# Material for this task

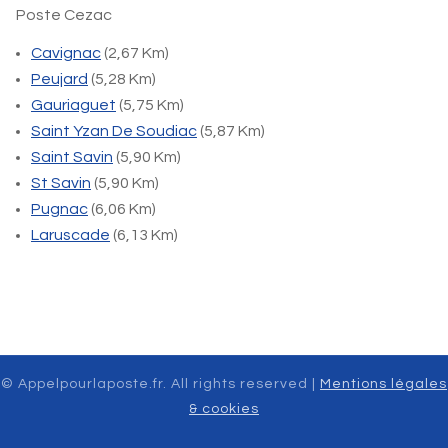
Poste Cezac
Cavignac
(2,67 Km)
Peujard
(5,28 Km)
Gauriaguet
(5,75 Km)
Saint Yzan De Soudiac
(5,87 Km)
Saint Savin
(5,90 Km)
St Savin
(5,90 Km)
Pugnac
(6,06 Km)
Laruscade
(6,13 Km)
© Appelpourlaposte.fr. All rights reserved |
Mentions légales
& cookies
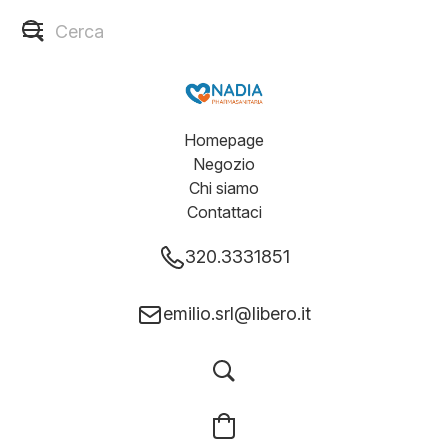
Homepage
Negozio
Chi siamo
Contattaci
320.3331851
emilio.srl@libero.it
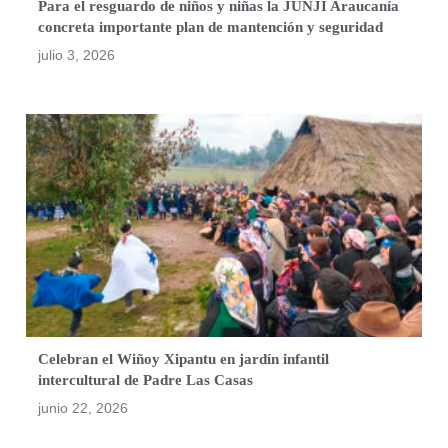
Para el resguardo de niños y niñas la JUNJI Araucanía
concreta importante plan de mantención y seguridad
julio 3, 2026
Celebran el Wiñoy Xipantu en jardín infantil
intercultural de Padre Las Casas
junio 22, 2026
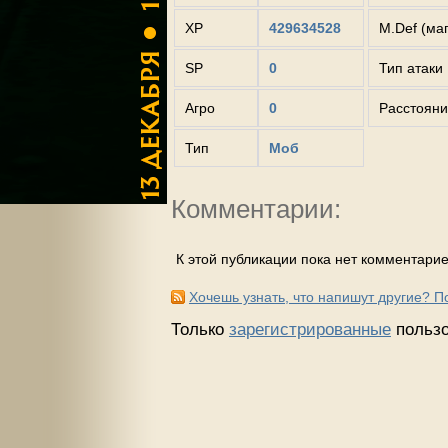
XP
429634528
M.Def (ма
SP
0
Тип атаки
Агро
0
Расстояни
Тип
Моб
Комментарии:
К этой публикации пока нет комментарие
Хочешь узнать, что напишут другие? 
Только
зарегистрированные
пользо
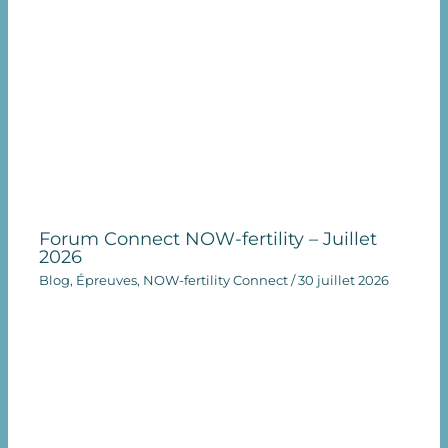
Forum Connect NOW-fertility – Juillet
2026
Blog
,
Épreuves
,
NOW-fertility Connect
/
30 juillet 2026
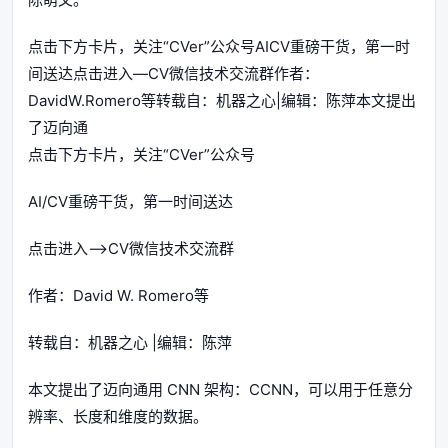
点击下方卡片，关注“CVer”公众号AICV重磅干货，第一时
间送达点击进入—CV微信技术交流群作者：
DavidW.Romero等转载自：机器之心|编辑：陈萍本文提出
了迈向通
点击下方卡片，关注“CVer”公众号
AI/CV重磅干货，第一时间送达
点击进入—>CV微信技术交流群
作者：David W. Romero等
转载自：机器之心 |编辑：陈萍
本文提出了迈向通用 CNN 架构：CCNN，可以用于任意分
辨率、长度和维度的数据。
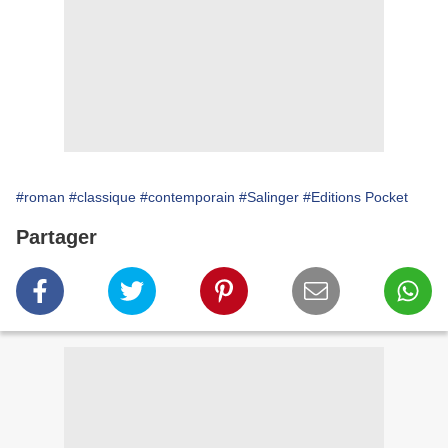
#roman
#classique
#contemporain
#Salinger
#Editions Pocket
Partager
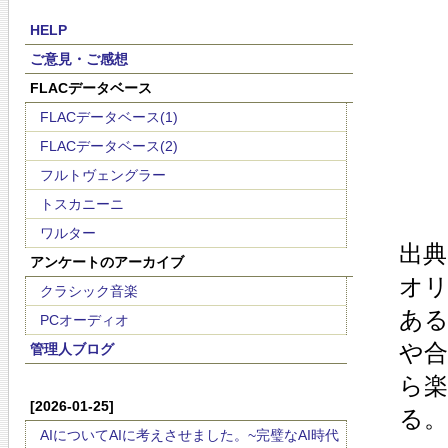
HELP
ご意見・ご感想
FLACデータベース
FLACデータベース(1)
FLACデータベース(2)
フルトヴェングラー
トスカニーニ
ワルター
出典
アンケートのアーカイブ
オ
クラシック音楽
ある
PCオーディオ
や
管理人ブログ
ら楽
[2026-01-25]
る。
AIについてAIに考えさせました。~完璧なAI時代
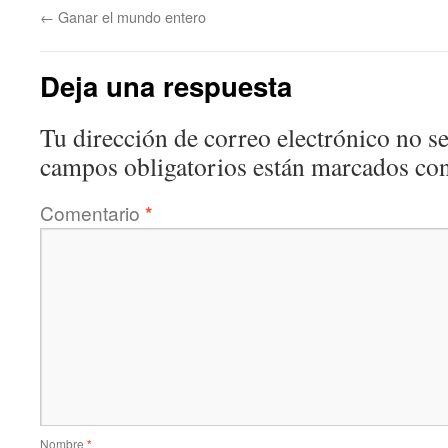
←
Ganar el mundo entero
Deja una respuesta
Tu dirección de correo electrónico no se
campos obligatorios están marcados co
Comentario
*
Nombre
*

# What you will do
Everything from the line containing "アンケートのアーカイブ" through the last line of the entries must be repeated verbatim, except pictures.

# Response
アンケートのアーカイブ
オ
クラシック音楽
ある
PCオーディオ
や
管理人ブログ
ら楽
[2026-01-25]
る。
AIについてAIに考えさせました。~完璧なAI時代
←
Ganar el mundo entero
Deja una respuesta
Tu dirección de correo electrónico no se
campos obligatorios están marcados co
Comentario
*
Nombre
*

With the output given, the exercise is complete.